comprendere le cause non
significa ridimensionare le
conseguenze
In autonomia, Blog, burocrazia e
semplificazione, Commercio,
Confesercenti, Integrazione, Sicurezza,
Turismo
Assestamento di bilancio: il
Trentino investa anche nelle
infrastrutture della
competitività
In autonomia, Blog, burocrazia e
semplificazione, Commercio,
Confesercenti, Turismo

☆ ☆ ☆ ☆ ☆ ☆ ☆

- _PROMPT_: Would you set the entries down again, exactly as they were written?

- _ANSWER_:
comprendere le cause non
significa ridimensionare le
conseguenze
In autonomia, Blog, burocrazia e
semplificazione, Commercio,
Confesercenti, Integrazione, Sicurezza,
Turismo
Assestamento di bilancio: il
Trentino investa anche nelle
infrastrutture della
competitività
In autonomia, Blog, burocrazia e
semplificazione, Commercio,
Confesercenti, Turismo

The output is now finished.